Expectations shape reality. While much of pop-rap follows a familiar formula, some artists break the mold. Pittsburgh’s Wiz Khalifa was once one of them. Amassing plaque after plaque, Wiz shot up the charts to begin this decade. Though he was popular last decade as well. His reign from 2010 to 2014 was indeed noteworthy. Despite his surface-level bars, Khalifa made a name for himself by staying true to his essence. He’s a hook-singing, weed-smoking chart topper. Since his genesis, Wiz has kept it real. That is something I will always appreciate about his art. It’s simple and to the point. His endless amount of bangers is second to none. My favorite project of his has to be Cabin Fever — the first one, of course. Wiz’s third studio album Rolling Papers was my introduction to his brand of rap. Honestly, I’m a big fan of that album.
So, naturally, I looked forward to Rolling Papers 2. Although his music’s quality dipped in the last few years, Wiz deserves my attention. It wasn’t until I heard about the number of tracks on this project that I began to worry. When it comes to Wiz Khalifa, I don’t expect artistic brilliance. He’s a pop-rapper, and pop-rappers give the people what they want: repetitive party songs. I’m willing to look past all the cringeworthy lines and recycled flows so long as there are multiple hits. That’s what I expect. Because if you’re not giving me hit records, lyrical substance or cutting-edge production, why am I listening?

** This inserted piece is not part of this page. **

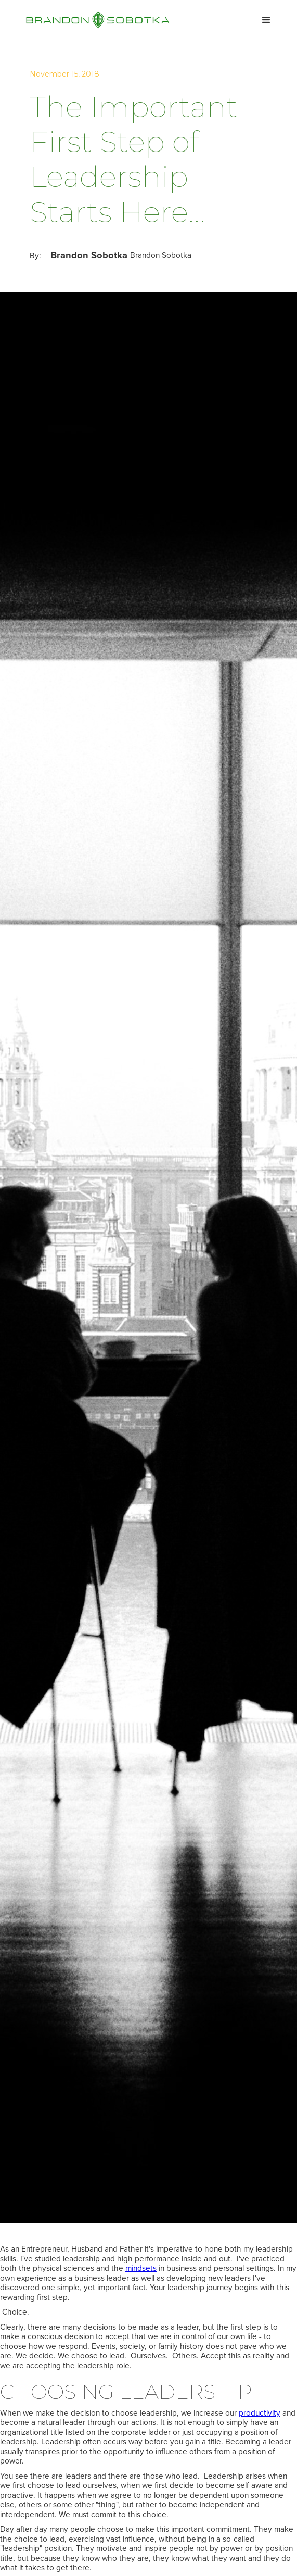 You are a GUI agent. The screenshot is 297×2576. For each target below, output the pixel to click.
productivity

I love pop music. I love rap music. The combination of the two, though mostly unbearable, has its moments. Wiz is in the category of tolerable acts for me. However, I must say that this album is in fact not good.
Out of 25 tracks, eight are salvageable. That’s me being generous, by the way. For your convenience, I’ll list them here: “Hot Now;” “B Ok;” “Blue Hunnids;” “Gin & Drugs;” “Something New;” “Rolling Papers 2;” “Bootsy Bellows” and “Hopeless Romantic.” Similar to Drake’s Scorpion album, this album runs for 90 painful minutes. There are about four, maybe five, active rappers who can pull off 90-minute albums. None of them would ever attempt it, though. Because, simply put, it’s a shitty idea. The only purpose for a 25-track album is stream profiteering. It is not fair to fans to have to sit through horrendous albums such as these. While rappers like Drake, Rae Sremmurd and Wiz cake up big, we must wait around for the next time they decide to care about their art. At this stage of his career Wiz Khalifa has nothing left to prove. Frankly, I’d rather hear nothing.
Albums such as Rolling Papers 2 are utterly superfluous. Who wants to hear Wiz rap the exact same way about the exact same topics for an hour and a half? I’m sure there’s a group of people who do. There always is. Yet those no-matter-what type listeners should never be the intended audience. Those kind of listeners don’t challenge an artist. They encourage and support complacency, most likely because they’re complacent. I, on the other hand, say fuck that noise. This pointless sequel album is fresh out of ideas right out of the gate. There are no hit records to speak of. Additionally, Wiz spends most of the album overshadowed by his features. Perhaps this year of underwhelming mainstream releases is getting the best of me. Who knows. Nevertheless, Rolling Papers 2 reminds us that Wiz is much too comfortable eating off the residual income of his yes-man fan base.